Task to carry out:
Among the lines of the records, find all that carry the word "polštářek" and copy them.

Transcribed page contents:
Segment Open
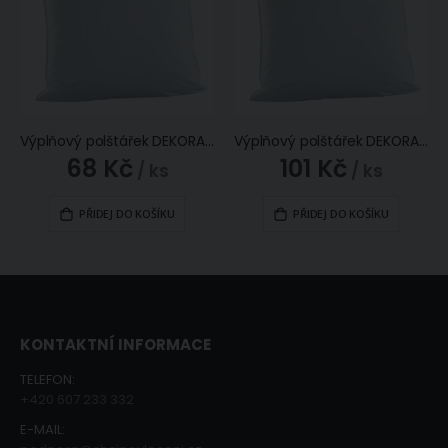
Výplňový polštářek DEKORAČNÍ - BASIC netkaný, duté vlákno, 40x40cm
Výplňový polštářek DEKORAČNÍ - BASIC netkaný, duté vlákno, 45x45cm
68 Kč
101 Kč
/ ks
/ ks
PŘIDEJ DO KOŠÍKU
PŘIDEJ DO KOŠÍKU
KONTAKTNÍ INFORMACE
TELEFON:
+420 607 233 332
E-MAIL:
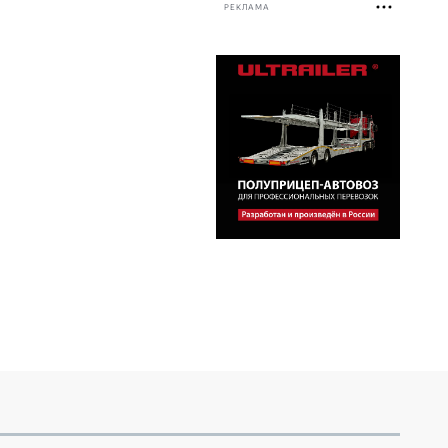
РЕКЛАМА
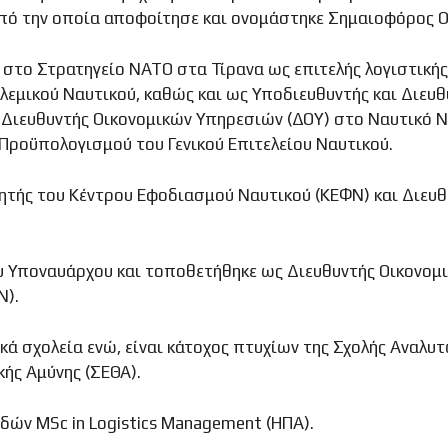
από την οποία αποφοίτησε και ονομάστηκε Σημαιοφόρος Ο
, στο Στρατηγείο ΝΑΤΟ στα Τίρανα ως επιτελής λογιστική
ολεμικού Ναυτικού, καθώς και ως Υποδιευθυντής και Διε
Διευθυντής Οικονομικών Υπηρεσιών (ΔΟΥ) στο Ναυτικό Νο
 Προϋπολογισμού του Γενικού Επιτελείου Ναυτικού.
ητής του Κέντρου Εφοδιασμού Ναυτικού (ΚΕΦΝ) και Διευθυν
υ Υποναυάρχου και τοποθετήθηκε ως Διευθυντής Οικονομ
Ν).
κά σχολεία ενώ, είναι κάτοχος πτυχίων της Σχολής Αναλ
κής Αμύνης (ΣΕΘΑ).
δών MSc in Logistics Management (ΗΠΑ).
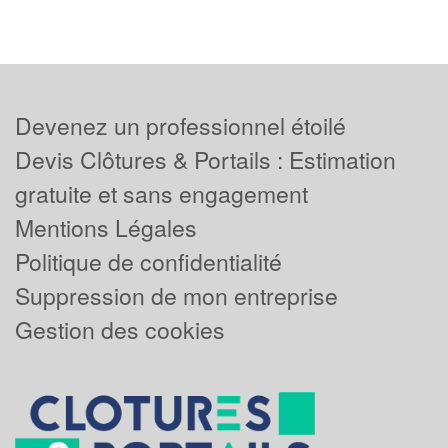
Devenez un professionnel étoilé
Devis Clôtures & Portails : Estimation
gratuite et sans engagement
Mentions Légales
Politique de confidentialité
Suppression de mon entreprise
Gestion des cookies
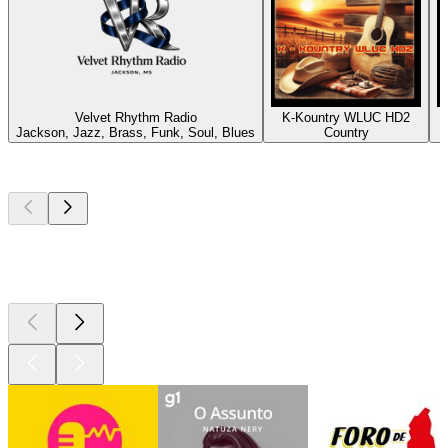
Velvet Rhythm Radio
K-Kountry WLUC HD2
Jackson, Jazz, Brass, Funk, Soul, Blues
Country
P
Podcasts de
topo
Podcasts de
topo
Podcasts de
topo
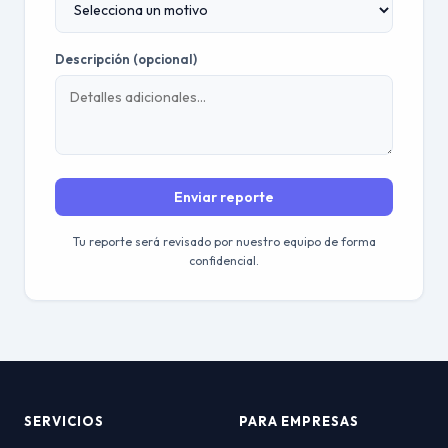
Descripción (opcional)
Enviar reporte
Tu reporte será revisado por nuestro equipo de forma
confidencial.
SERVICIOS
PARA EMPRESAS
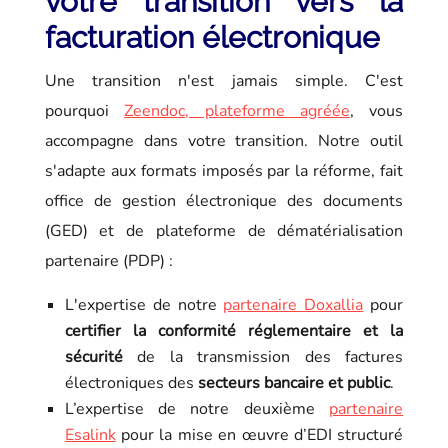
votre transition vers la
facturation électronique
Une transition n'est jamais simple. C'est
pourquoi
Zeendoc, plateforme agréée
, vous
accompagne dans votre transition. Notre outil
s'adapte aux formats imposés par la réforme, fait
office de gestion électronique des documents
(GED) et de plateforme de dématérialisation
partenaire (PDP) :
L'expertise de notre
partenaire Doxallia
pour
certifier la conformité réglementaire et la
sécurité
de la transmission des factures
électroniques des
secteurs bancaire et public
.
L’expertise de notre deuxième
partenaire
Esalink
pour la mise en œuvre d’EDI structuré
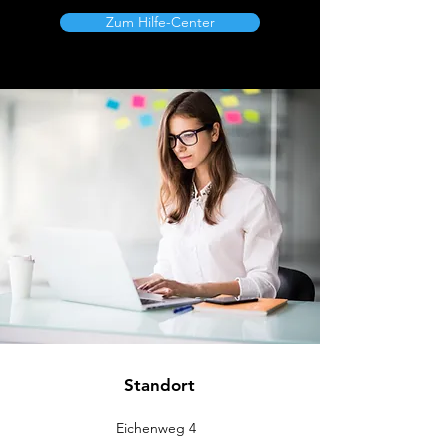
Zum Hilfe-Center
Standort
Eichenweg 4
Segment Closed
Solution below:
Výplňový polštářek DEKORAČNÍ - BASIC netkaný, duté vlákno, 40x40cm
Výplňový polštářek DEKORAČNÍ - BASIC netkaný, duté vlákno, 45x45cm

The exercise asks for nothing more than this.